While dealing with the funeral and her training Rose sees Zach and knows what he has become. Rose’s father Marcus also knows what Zach has become and instructs his daughter to stay away from the cemetery. Marcus explains that vampires have no feelings or emotions for anyone in their former lives, which is what makes them such effective killers. Zach tries to understand what is happening to him and what Rose meant to him. Zach’s vampire family seems ready to accept Rose, even though she’s a human. Ultimately Zach will be forced to choose between his vampire family and Rose, and truths will come out that help Zach determine where his loyalties lie.
Fuchs has written a very good story in BLOOD OF MY WORLD. The characters are well-developed and his vampires’ characteristics are quite interesting. I enjoyed the Shakespeare-esque story of the young lovers from different and clashing worlds—vampire and slayer. What I also liked about this trilogy is that it doesn’t have the creepiness that most other vampire romances targeting young girls have. Zach is only a vampire for a few weeks when he and Rose meet again, he’s not a hundred-plus year old vampire “in love” with a teen girl. In other words, Zach isn’t a dirty old man, he’s still just a kid. The horror elements are really good, too. The vampires have ulterior motives that ultimately drive the story—they aren’t an afterthought. The romance aspect is a bit intense at times, so if paranormal romance isn’t your thing, then this is not the trilogy for you. Overall BLOOD OF MY WORLD is a really good read for its target audience.
THE GREEN MAN by Lee Mather (2010 Damnation Books / 26 pgs tb)

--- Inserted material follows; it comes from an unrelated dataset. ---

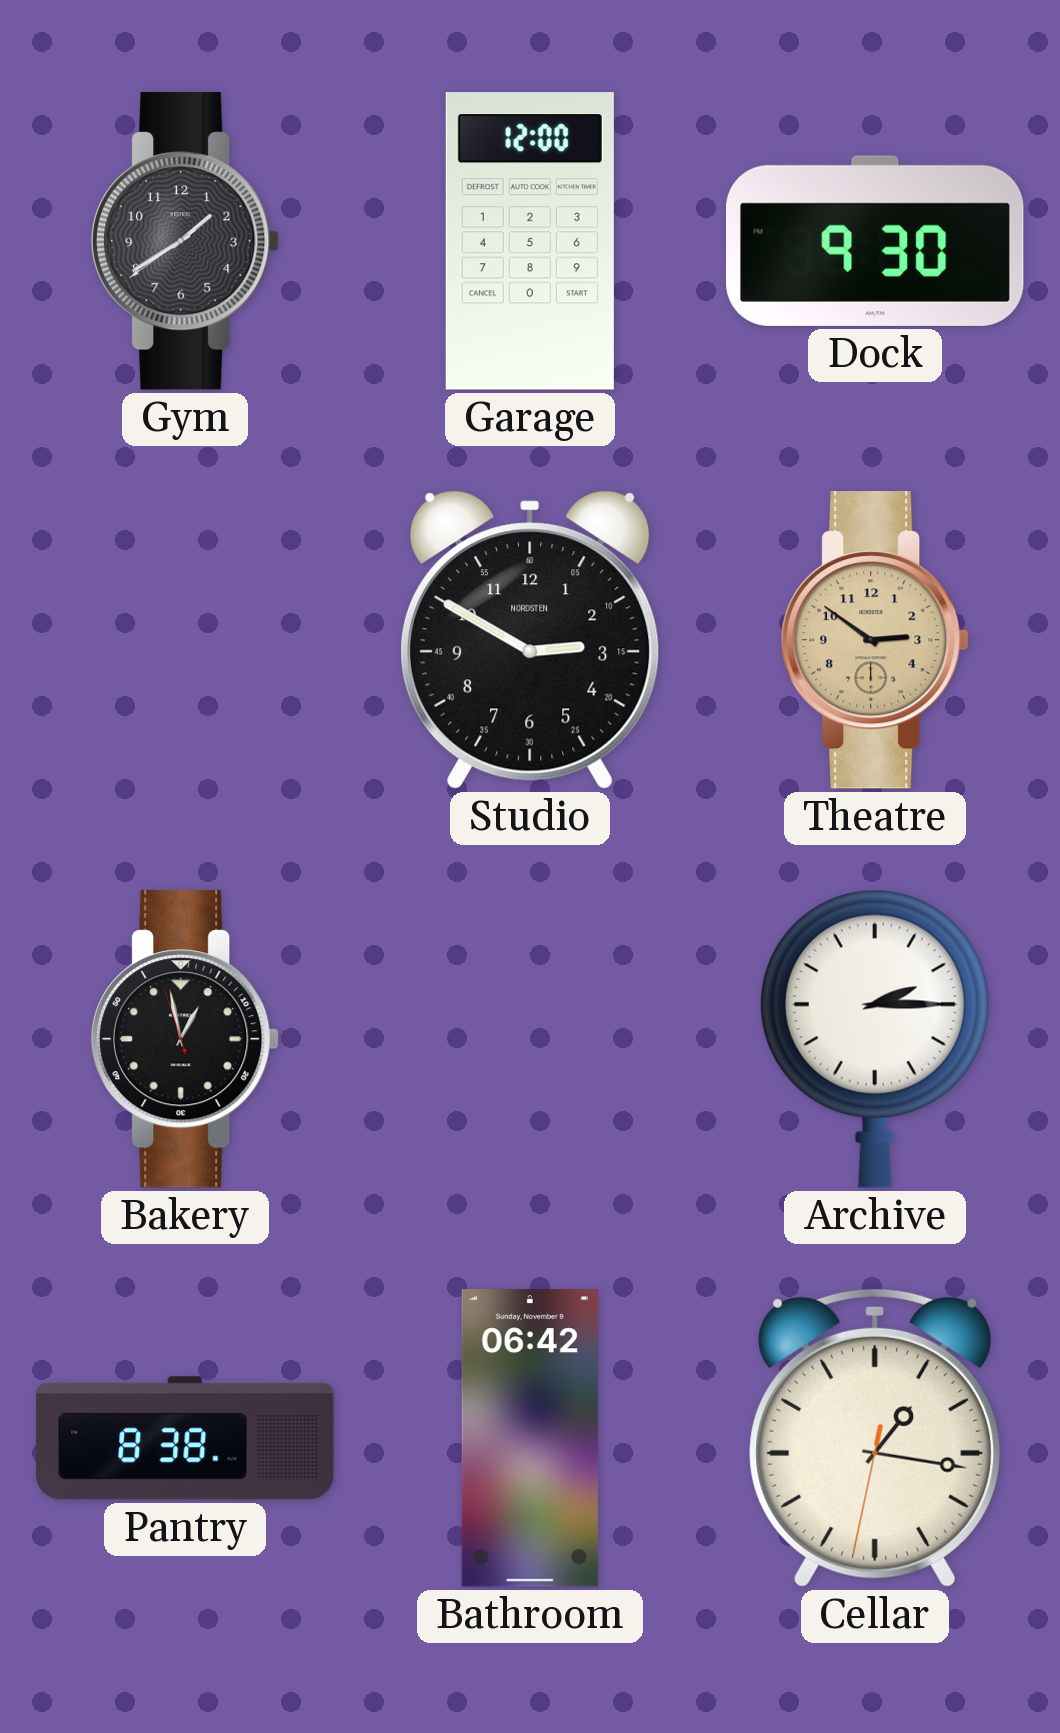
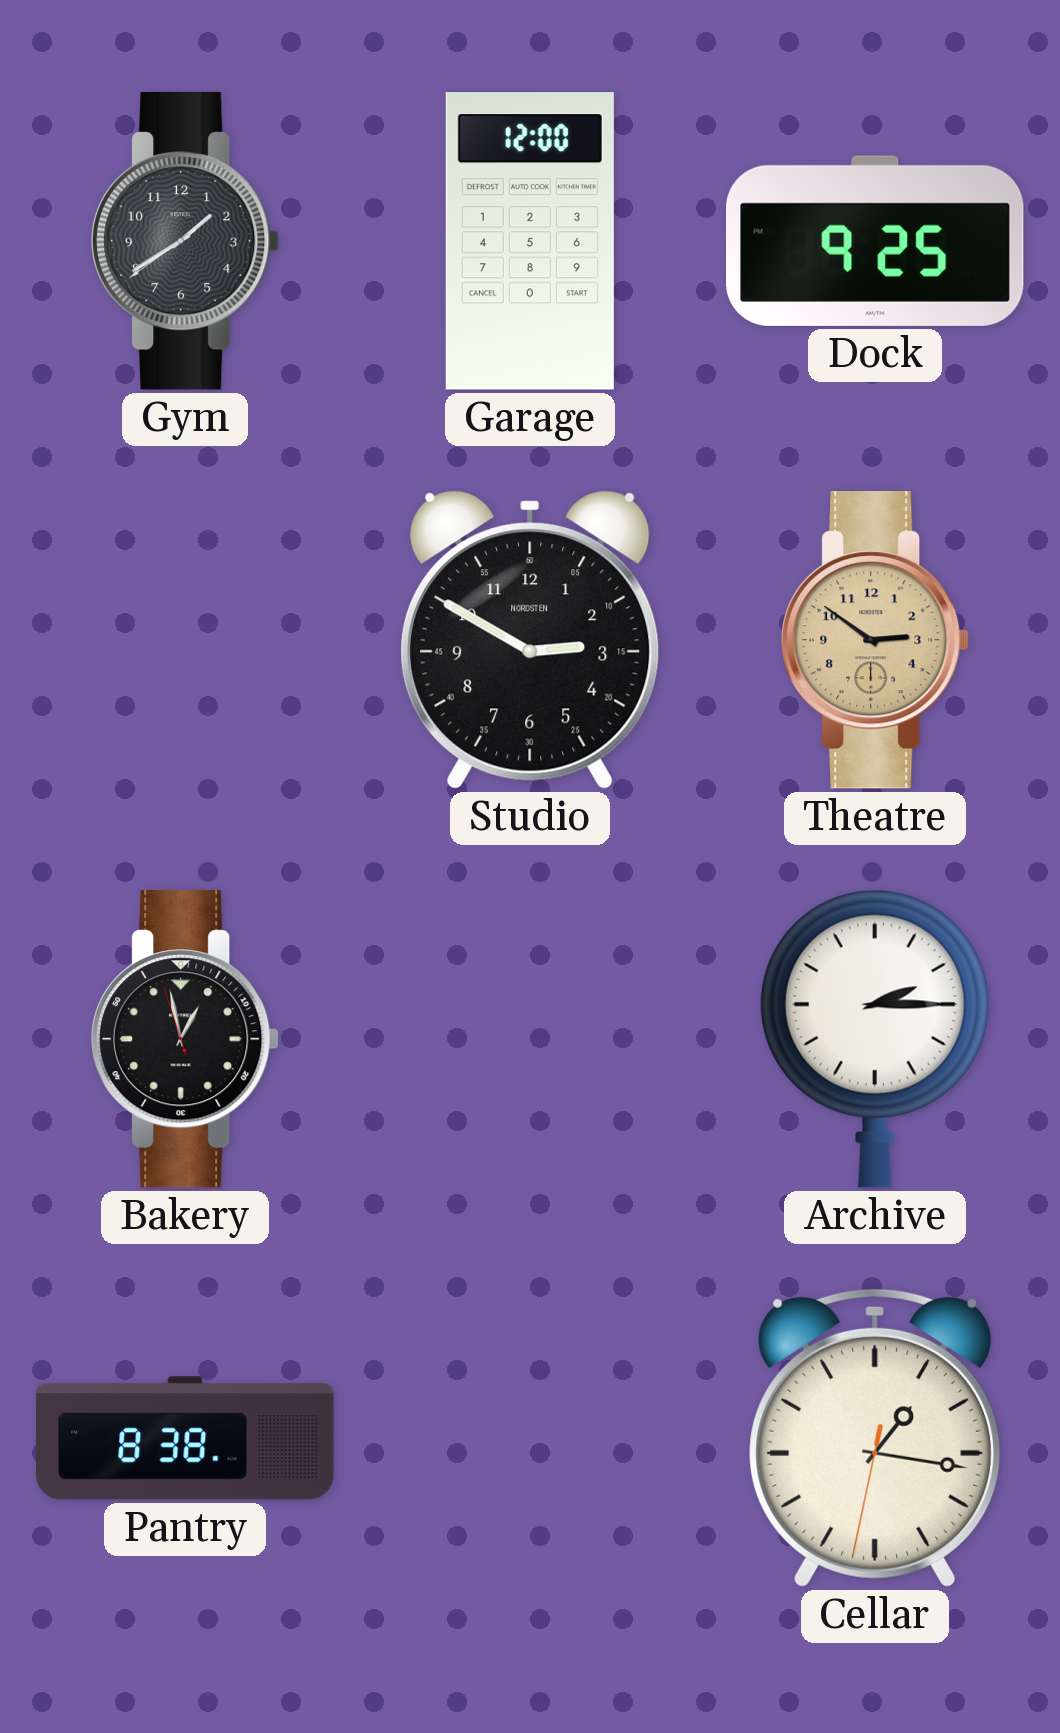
Dock: 9:30 -> 9:25
Bathroom: 06:42 -> none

In this short novella we are told about an experience had by Pete, which he is writing in a journal eight years after the event that he says changed his life. Pete grew up with his mother’s stories about a mysterious Green Man who would appear to her whenever someone close to her was going to die. She was convinced it was her great-grandfather but Pete didn’t believe her stories, at one point thinking his mother crazy.
Pete receives a phone call from his mother the night before he was scheduled to fly that the Green Man had appeared to her again. She warned Pete not to get on the plane, but this only angered Pete. Pete boarded the plane with his friend Seb, but his mother’s possible premonition had him spooked. Ultimately the plane does crash, proving his mother right. What Pete discovers, though is that the Green man’s appearance was not necessarily a warning of his own impending accident.
THE GREEN MAN is not just a creepy supernatural story, but it is a story of faith….in something, anything. The writing is well done and Lee Mather manages to get across how life-changing an event Pete lived through. At just 26 pages, THE GREEN MAN is a quick but powerful read.